Thanks everyone!! I ve been super busy so I am going to answer in pieces.
I actually started all this last Sept at 265 my advisor had me eating 300 grams of carbs a day plus a pretty clean diet. I know myself pretty well and figured the carbs would be an issue do to the fact that I am super sensitive to them. Anyway as I figured they put allot of additional fat on me.

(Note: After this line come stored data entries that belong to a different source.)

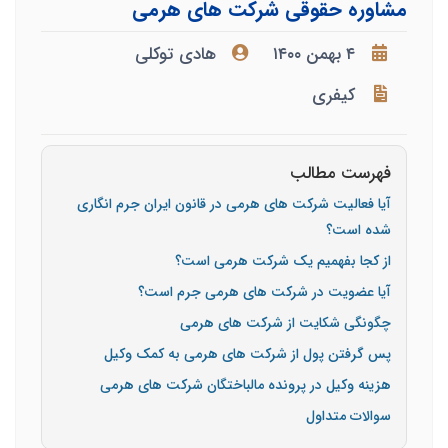
مشاوره حقوقی شرکت های هرمی
۴ بهمن ۱۴۰۰
هادی توکلی
کیفری
فهرست مطالب
آیا فعالیت شرکت های هرمی در قانون ایران جرم انگاری
شده است؟
از کجا بفهمیم یک شرکت هرمی است؟
آیا عضویت در شرکت های هرمی جرم است؟
چگونگی شکایت از شرکت های هرمی
پس گرفتن پول از شرکت های هرمی به کمک وکیل
هزینه وکیل در پرونده مالباختگان شرکت های هرمی
سوالات متداول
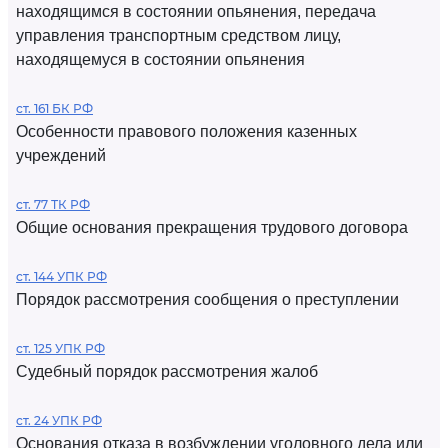
находящимся в состоянии опьянения, передача
управления транспортным средством лицу,
находящемуся в состоянии опьянения
ст. 161 БК РФ
Особенности правового положения казенных
учреждений
ст. 77 ТК РФ
Общие основания прекращения трудового договора
ст. 144 УПК РФ
Порядок рассмотрения сообщения о преступлении
ст. 125 УПК РФ
Судебный порядок рассмотрения жалоб
ст. 24 УПК РФ
Основания отказа в возбуждении уголовного дела или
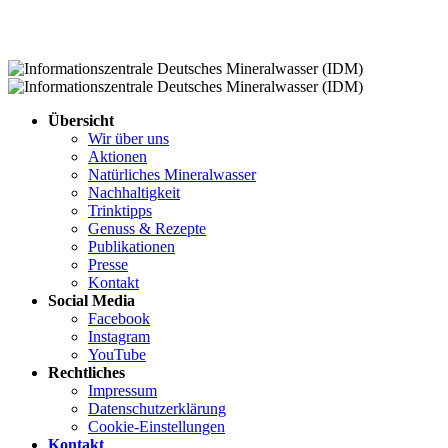
Übersicht
Wir über uns
Aktionen
Natürliches Mineralwasser
Nachhaltigkeit
Trinktipps
Genuss & Rezepte
Publikationen
Presse
Kontakt
Social Media
Facebook
Instagram
YouTube
Rechtliches
Impressum
Datenschutz­erklärung
Cookie-Einstellungen
Kontakt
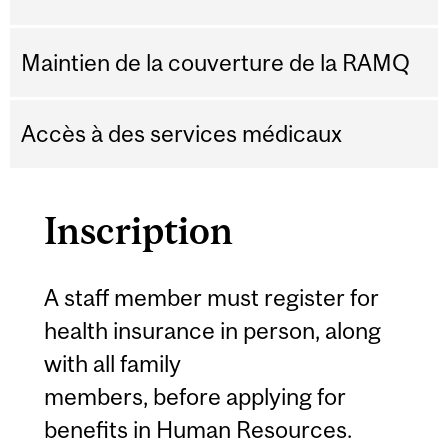
Maintien de la couverture de la RAMQ
Accès à des services médicaux
Inscription
A staff member must register for
health insurance
in person
, along
with all family
members,
before
applying for
benefits in Human Resources.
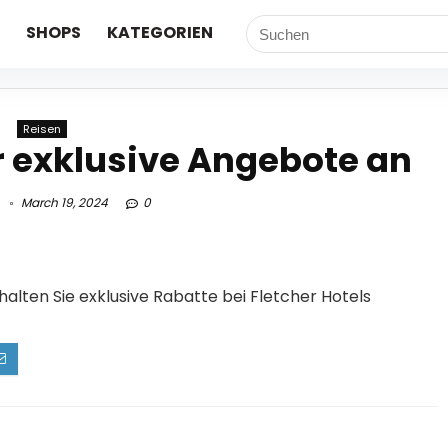
SHOPS
KATEGORIEN
Reisen
r exklusive Angebote an
March 19, 2024
0
halten Sie exklusive Rabatte bei Fletcher Hotels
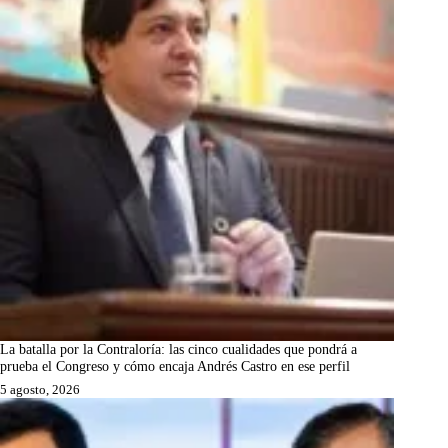
La batalla por la Contraloría: las cinco cualidades que pondrá a
prueba el Congreso y cómo encaja Andrés Castro en ese perfil
5 agosto, 2026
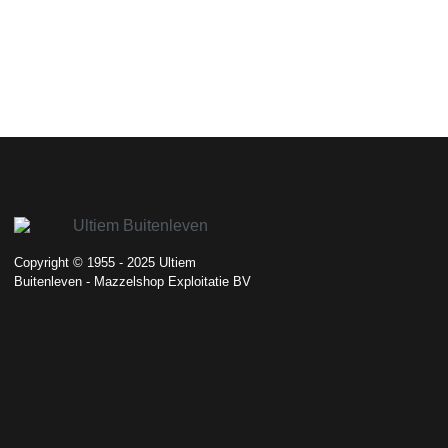
Copyright © 1955 - 2025 Ultiem
Buitenleven - Mazzelshop Exploitatie BV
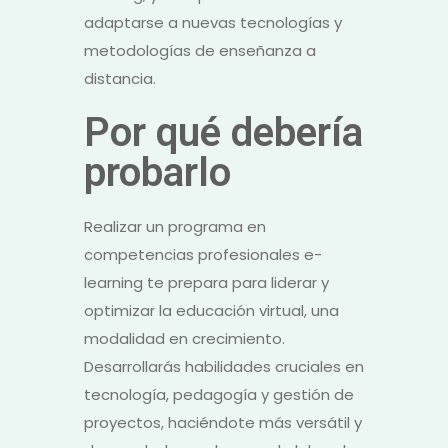
adaptarse a nuevas tecnologías y
metodologías de enseñanza a
distancia.
Por qué debería
probarlo
Realizar un programa en
competencias profesionales e-
learning te prepara para liderar y
optimizar la educación virtual, una
modalidad en crecimiento.
Desarrollarás habilidades cruciales en
tecnología, pedagogía y gestión de
proyectos, haciéndote más versátil y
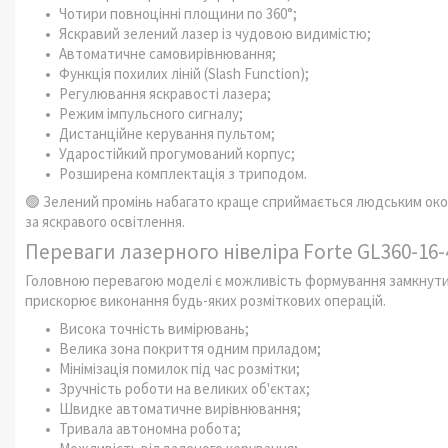
Чотири повноцінні площини по 360°;
Яскравий зелений лазер із чудовою видимістю;
Автоматичне самовирівнювання;
Функція похилих ліній (Slash Function);
Регулювання яскравості лазера;
Режим імпульсного сигналу;
Дистанційне керування пультом;
Ударостійкий прогумований корпус;
Розширена комплектація з триподом.
🟢 Зелений промінь набагато краще сприймається людським око
за яскравого освітлення.
Переваги лазерного нівеліра Forte GL360-16-
Головною перевагою моделі є можливість формування замкнутих
прискорює виконання будь-яких розміткових операцій.
Висока точність вимірювань;
Велика зона покриття одним приладом;
Мінімізація помилок під час розмітки;
Зручність роботи на великих об'єктах;
Швидке автоматичне вирівнювання;
Тривала автономна робота;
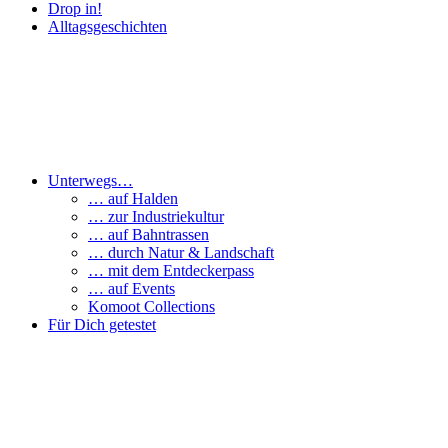
Drop in!
Alltagsgeschichten
Unterwegs…
… auf Halden
… zur Industriekultur
… auf Bahntrassen
… durch Natur & Landschaft
… mit dem Entdeckerpass
… auf Events
Komoot Collections
Für Dich getestet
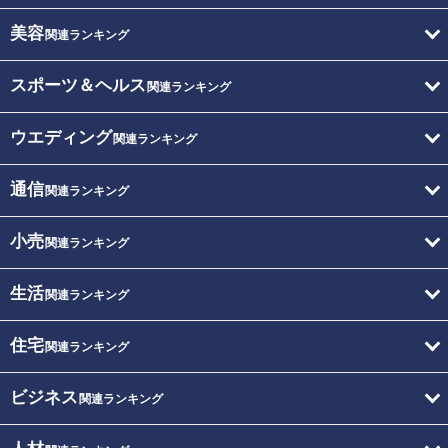
美容
関連ランキング
スポーツ＆ヘルス
関連ランキング
ウエディング
関連ランキング
通信
関連ランキング
小売
関連ランキング
生活
関連ランキング
住宅
関連ランキング
ビジネス
関連ランキング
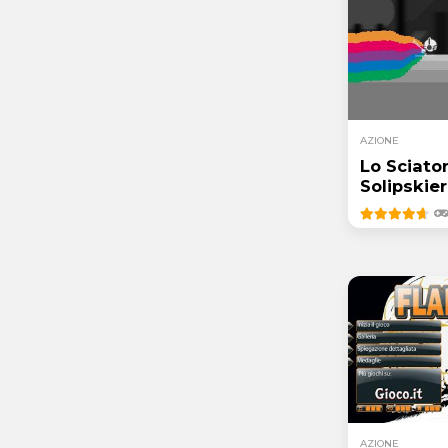
AZIONE
Lo Sciator
Solipskier
AZIONE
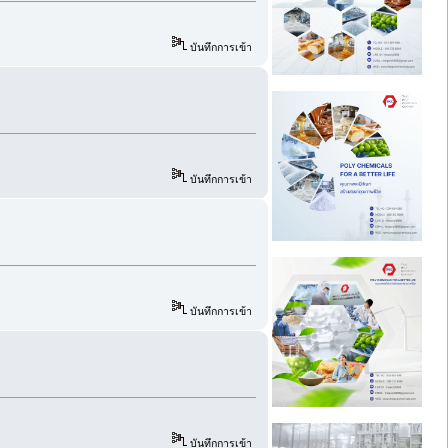
บันทึกการเข้า
บันทึกการเข้า
บันทึกการเข้า
บันทึกการเข้า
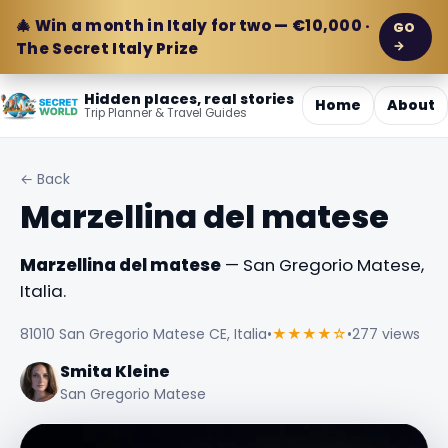
🎄 Win a month in Italy for two — €10,000 ·
GO
→
The Secret Italy Prize
Hidden places, real stories
Home
About
Trip Planner & Travel Guides
← Back
Marzellina del matese
Marzellina del matese
— San Gregorio Matese,
Italia.
81010 San Gregorio Matese CE, Italia
•
★★★★☆
•
277 views
Smita Kleine
San Gregorio Matese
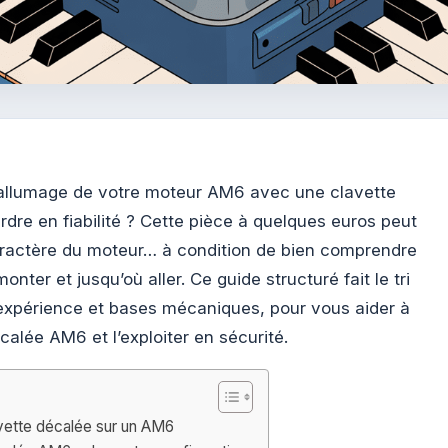
’allumage de votre moteur AM6 avec une clavette
perdre en fiabilité ? Cette pièce à quelques euros peut
ractère du moteur… à condition de bien comprendre
onter et jusqu’où aller. Ce guide structuré fait le tri
’expérience et bases mécaniques, pour vous aider à
calée AM6 et l’exploiter en sécurité.
avette décalée sur un AM6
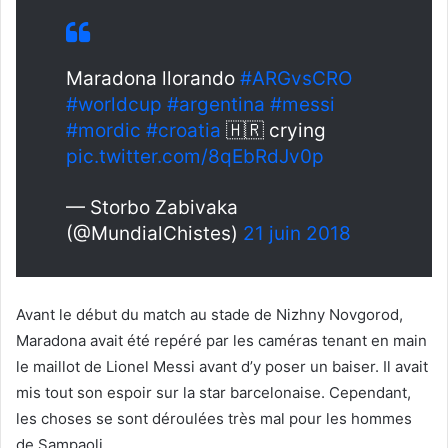
Maradona llorando
#ARGvsCRO
#worldcup
#argentina
#messi
#mordic
#croatia
🇭🇷 crying
pic.twitter.com/8qEbRdJv0p
— Storbo Zabivaka
(@MundialChistes)
21 juin 2018
Avant le début du match au stade de Nizhny Novgorod,
Maradona avait été repéré par les caméras tenant en main
le maillot de Lionel Messi avant d’y poser un baiser. Il avait
mis tout son espoir sur la star barcelonaise. Cependant,
les choses se sont déroulées très mal pour les hommes
de Sampaoli.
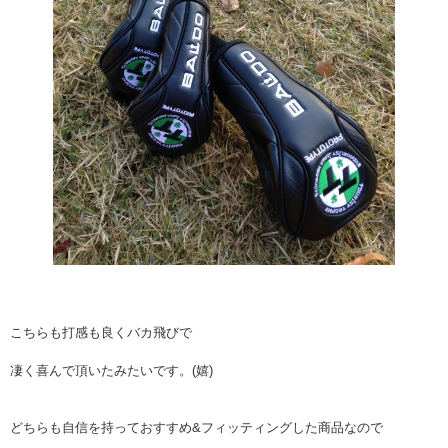
こちらも打感も良くバカ飛びで
凄く喜んで頂いたみたいです。(嬉)
どちらも自信を持っておすすめ&フィッティングした商品なので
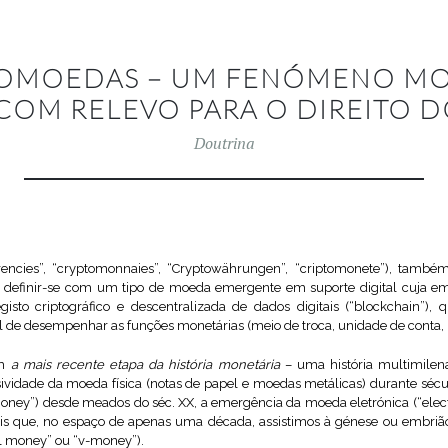
TOMOEDAS – UM FENÓMENO M
COM RELEVO PARA O DIREITO 
Doutrina
rencies”, “cryptomonnaies”, “Cryptowährungen”, “criptomonete”), tamb
 definir-se com um tipo de moeda emergente em suporte digital cuja emis
isto criptográfico e descentralizada de dados digitais (“blockchain”)
l de desempenhar as funções monetárias (meio de troca, unidade de conta, r
am
a mais recente etapa da história monetária
– uma história multimilen
ividade da moeda física (notas de papel e moedas metálicas) durante séc
oney”) desde meados do séc. XX, a emergência da moeda eletrónica (“ele
 eis que, no espaço de apenas uma década, assistimos à génese ou embriã
al money” ou “v-money”).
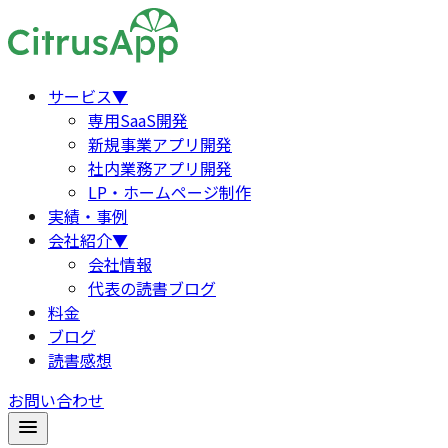
サービス
▼
専用SaaS開発
新規事業アプリ開発
社内業務アプリ開発
LP・ホームページ制作
実績・事例
会社紹介
▼
会社情報
代表の読書ブログ
料金
ブログ
読書感想
お問い合わせ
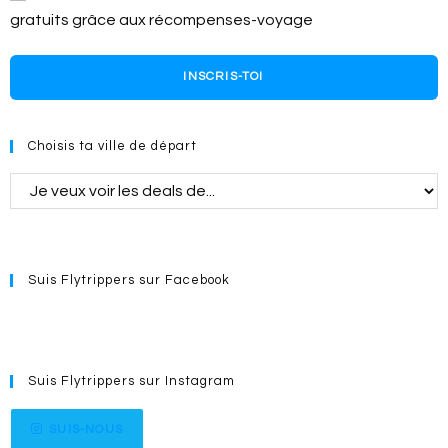
gratuits grâce aux récompenses-voyage
INSCRIS-TOI
Choisis ta ville de départ
Suis Flytrippers sur Facebook
Suis Flytrippers sur Instagram
SUIS-NOUS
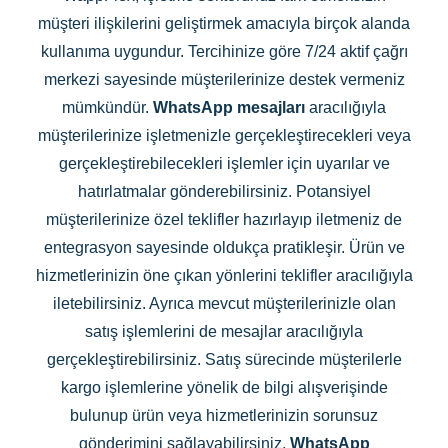
müşteri ilişkilerini geliştirmek amacıyla birçok alanda
kullanıma uygundur. Tercihinize göre 7/24 aktif çağrı
merkezi sayesinde müşterilerinize destek vermeniz
mümkündür.
WhatsApp mesajları
aracılığıyla
müşterilerinize işletmenizle gerçekleştirecekleri veya
gerçekleştirebilecekleri işlemler için uyarılar ve
hatırlatmalar gönderebilirsiniz. Potansiyel
müşterilerinize özel teklifler hazırlayıp iletmeniz de
entegrasyon sayesinde oldukça pratikleşir. Ürün ve
hizmetlerinizin öne çıkan yönlerini teklifler aracılığıyla
iletebilirsiniz. Ayrıca mevcut müşterilerinizle olan
satış işlemlerini de mesajlar aracılığıyla
gerçekleştirebilirsiniz. Satış sürecinde müşterilerle
kargo işlemlerine yönelik de bilgi alışverişinde
bulunup ürün veya hizmetlerinizin sorunsuz
gönderimini sağlayabilirsiniz.
WhatsApp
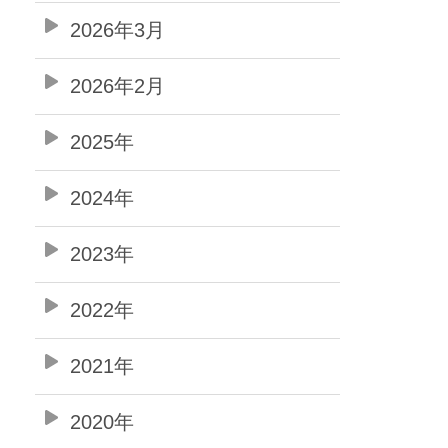
2026年3月
2026年2月
2025年
2024年
2023年
2022年
2021年
2020年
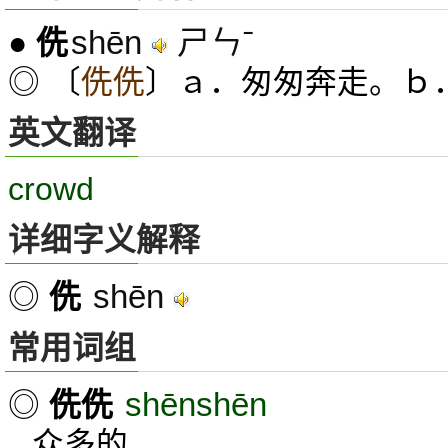
shēn
ㄕㄣˉ
●
侁
◎ 〔
侁侁
〕ａ．匆匆奔走。ｂ
英文翻译
crowd
详细字义解释
shēn
◎
侁
常用词组
shēnshēn
◎
侁侁
众多的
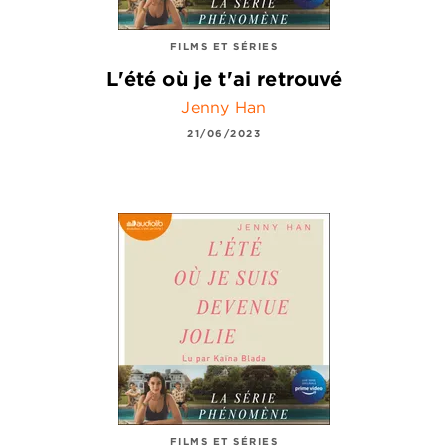
FILMS ET SÉRIES
L'été où je t'ai retrouvé
Jenny Han
21/06/2023
FILMS ET SÉRIES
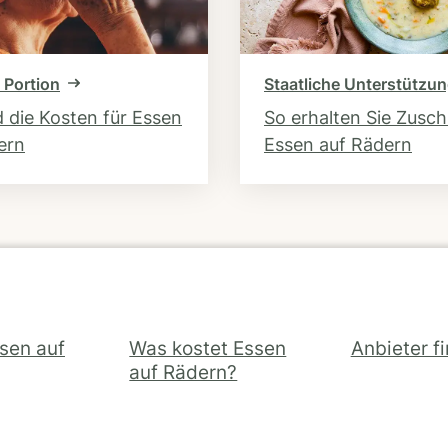
 Portion
Staatliche Unterstützu
d die Kosten für Essen
So erhalten Sie Zusc
ern
Essen auf Rädern
ssen auf
Was kostet Essen
Anbieter f
auf Rädern?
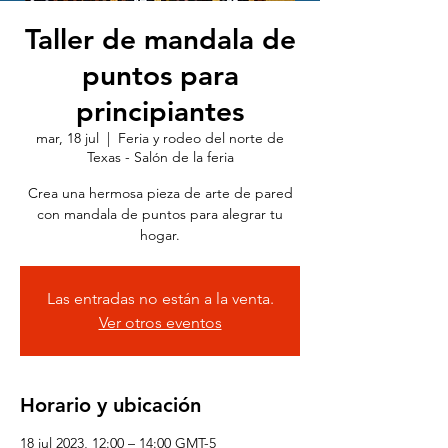
Taller de mandala de
puntos para
principiantes
mar, 18 jul
  |  
Feria y rodeo del norte de
Texas - Salón de la feria
Crea una hermosa pieza de arte de pared
con mandala de puntos para alegrar tu
hogar.
Las entradas no están a la venta.
Ver otros eventos
Horario y ubicación
18 jul 2023, 12:00 – 14:00 GMT-5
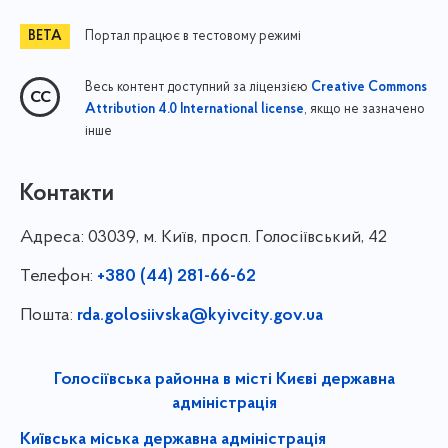
Портал працює в тестовому режимі
Весь контент доступний за ліцензією
Creative Commons
, якщо не зазначено
Attribution 4.0 International license
інше
Контакти
Адреса:
03039, м. Київ, просп. Голосіївський, 42
Телефон:
+380 (44) 281-66-62
Пошта:
rda.golosiivska@kyivcity.gov.ua
Голосіївська районна в місті Києві державна
адміністрація
Київська міська державна адміністрація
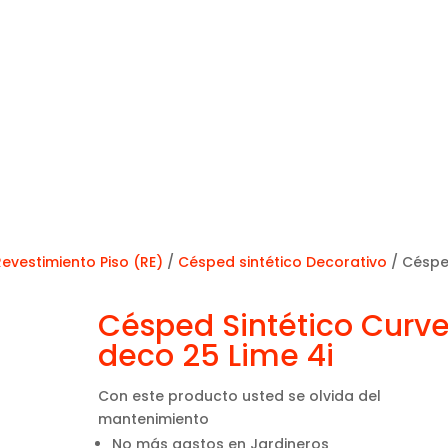
Revestimiento Piso (RE)
/
Césped sintético Decorativo
/ Césp
Césped Sintético Curv
deco 25 Lime 4i
Con este producto usted se olvida del
mantenimiento
No más gastos en Jardineros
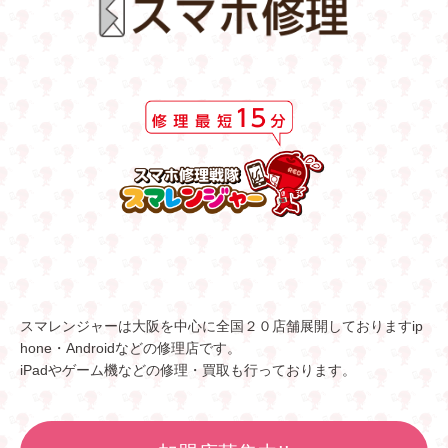
スマレンジャーは大阪を中心に全国２０店舗展開しておりますip
hone・Androidなどの修理店です。
iPadやゲーム機などの修理・買取も行っております。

In December I requested that we go paleo and he agreed. I pretty much ate the same foods day in and day out taking a cheat day on Sundays. As time went on my cheat days became meals the meals went from weekly to bi weekly till as long as I could hold out. The last time I cheated was Father's Day and have been strict since. This is my preferred method of eating although in the past I feared such high fats. He has since helped me over come that issue with these results.
7 am Breakfast
eggland's best eggs 6 whole eggs & eggland's best eggs 6 whites only (12) cooked in 1 tablespoon macadamia nut oil
10 am
Protein shake with 1.5 tablespoon natural PB as time went on I reduced to 1 tablespoon then switched to PB2 (PB powder) Ive now since eliminated any time of PB completely and use straight
Divine Nutrition Natural Isolate Protein
1 pm
8-10 oz Lean Beef (top round or filet mignon) green veggies or salad with olive oil and vinegar
Pre workout shake (same as above)
Post workout shake (same as above)
Between 430-5 pm
8-10 oz of Chicken or Fish cooked in 1 tablespoon macadamia nut oil , green veggies, ? cup raw nuts, over time I reduced to 1/3 of a cup of nuts to now where Ive completed eliminated nuts.
730pm
8-10 oz of Chicken or Fish cooked in 1 tablespoon macadamia nut oil , green veggies, ? cup raw nuts, over time I reduced to 1/3 of a cup up to now where Ive completed eliminated nuts and
The reductions took place at the same time with the shakes as well as the meals.
What was your cardio like?
It started at 20 min a day, then to 30 a day, thento 40 a day, then to 60 a day, then to 75 a day, the to 90 a day by the time I got close to show time I was at 2 hours a day. When I get back from this little break I plan on doing 40 minutes a day. I cant give you the exact time frames but cardio was increased and fats (calories) were lowered
I would assume this was broken up into two sessions? Did you just use the eliptical or the treadmill?